Gone from this year’s presidential campaign are most mentions of climate change, environmental pollution, or green jobs. Former Gov. Mitt Romney, the GOP presidential nominee, prefers to call attention instead to the country’s continuing dependence on foreign energy sources.
“I will set a national goal of North American energy independence by the year 2020,” Romney declared in August.
The line is now a standard part of Romney’s stump speech, and he repeated it in his first two debates with President Obama.
With that promise, Romney joins a long line of U.S. leaders who have preached the virtues of energy independence. Few, however, have explained precisely what this goal means.
A Global Market
In truth, it would be virtually impossible for any country to be totally independent where energy is concerned. Not only would it have to produce all its own oil; it would also have to be independent of the global economy.
Like sugar, wheat, gold and other commodities, oil is also bought and sold on a global market. All the oil produced in the world becomes part of the global oil supply; all the oil used comes out of that supply. The global oil price depends on the supply/demand relation, and the price is essentially the same for all countries.
Energy analyst Amy Jaffe likens players in the global oil market to swimmers in a swimming pool.
“If you’re in the deep end or the shallow end and somebody takes water out of the pool, it affects both swimmers equally,” Jaffe says. “[It’s the] same thing if we start pouring water in. You’re not pouring the water into just the deep end or just the shallow end.”
With oil, all countries are affected when the total supply is down relative to demand; the price goes up. When the supply is boosted and there is plenty of oil for everyone, the global price goes down.
With respect to price, therefore, there is no such thing as energy independence. Even if the U.S. were producing as much oil as it was consuming, a halt in production by Iran or Saudi Arabia would still drive up the oil price in the U.S.
Energy Security
But there is another way to think about energy independence. If a country produces as much oil as it uses, it is less vulnerable to some foreign country shutting the tap. Jaffe, executive director of energy and sustainability at the University of California, Davis, says this is the big reason governments want to reduce their dependence on foreign oil producers.
“If someone is going to cut off your supply, because they don’t like your foreign policy or they want to keep you from attacking a country, this is a dangerous thing,” Jaffe says.
But is “energy independence” the proper term to describe the national goal?
“I prefer the term ‘energy security,’ ” says Roger Altman, who served as deputy Treasury secretary under President Clinton.
“What that means,” Altman says, “is, ‘Let’s get to the point where the amount we import from rogue or potentially rogue nations who might be hostile to us is down to a point where, if suddenly that supply was interrupted or shut off, we go right on.’ “
The U.S. learned the importance of “energy security” in 1973, when Arab countries imposed an oil boycott on the United States to protest its military support for Israel in its war against Egypt and Syria. Americans were soon waiting in long lines at gas stations.

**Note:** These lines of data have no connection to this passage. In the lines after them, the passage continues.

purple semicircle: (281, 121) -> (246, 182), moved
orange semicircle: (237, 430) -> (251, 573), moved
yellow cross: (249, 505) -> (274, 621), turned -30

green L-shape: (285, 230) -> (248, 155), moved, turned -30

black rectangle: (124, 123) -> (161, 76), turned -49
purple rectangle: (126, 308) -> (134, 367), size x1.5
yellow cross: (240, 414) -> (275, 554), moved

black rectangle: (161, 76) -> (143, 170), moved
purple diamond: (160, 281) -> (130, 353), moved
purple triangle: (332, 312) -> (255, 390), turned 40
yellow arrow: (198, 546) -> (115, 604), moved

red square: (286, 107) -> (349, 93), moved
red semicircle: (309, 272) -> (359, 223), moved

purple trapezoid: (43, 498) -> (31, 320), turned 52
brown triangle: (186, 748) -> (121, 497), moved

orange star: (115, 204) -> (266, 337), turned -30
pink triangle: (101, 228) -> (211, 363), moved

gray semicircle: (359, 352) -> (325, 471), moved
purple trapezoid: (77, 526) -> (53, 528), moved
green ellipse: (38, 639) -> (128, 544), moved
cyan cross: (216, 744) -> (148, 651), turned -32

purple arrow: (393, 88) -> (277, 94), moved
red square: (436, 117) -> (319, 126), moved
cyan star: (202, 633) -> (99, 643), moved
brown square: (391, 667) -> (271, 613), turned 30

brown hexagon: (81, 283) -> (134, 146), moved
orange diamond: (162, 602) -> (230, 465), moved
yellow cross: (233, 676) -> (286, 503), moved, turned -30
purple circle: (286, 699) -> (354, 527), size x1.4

In response to the Arab oil boycott, President Nixon set a new national goal in his 1974 State of the Union speech.
“At the end of this decade, in the year 1980,” Nixon proposed, “the United States will not be dependent on any other country for the energy we need to provide our jobs, to heat our homes and to keep our transportation moving.”
A Glimmer Of Hope
The fact that we are still talking about this goal nearly 40 years later shows how hard it is to achieve. But there is reason now to believe that energy security may finally be within reach. Energy production in the U.S. is booming, thanks in large part to new techniques for extracting oil and gas from hard-to-reach deposits.
According to the latest estimates from the U.S. government’s Energy Information Administration, U.S. production of oil and other liquid petroleum products could soon overtake production from Saudi Arabia, the world’s No. 1 oil producer. Oil imports, meanwhile, are declining.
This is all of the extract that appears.